→ **Description of the task**
The records that follow are to be transcribed in full, leaving out each picture.

⟨

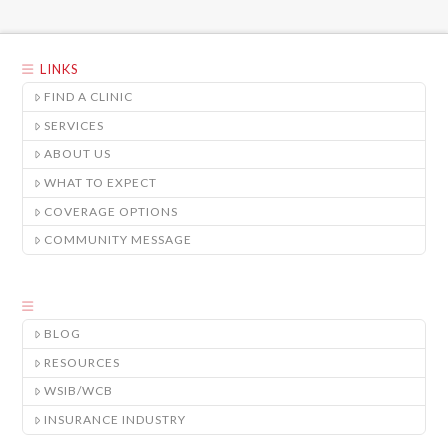
LINKS
FIND A CLINIC
SERVICES
ABOUT US
WHAT TO EXPECT
COVERAGE OPTIONS
COMMUNITY MESSAGE
BLOG
RESOURCES
WSIB/WCB
INSURANCE INDUSTRY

⟩

→ **Answer area**
LINKS
FIND A CLINIC
SERVICES
ABOUT US
WHAT TO EXPECT
COVERAGE OPTIONS
COMMUNITY MESSAGE
BLOG
RESOURCES
WSIB/WCB
INSURANCE INDUSTRY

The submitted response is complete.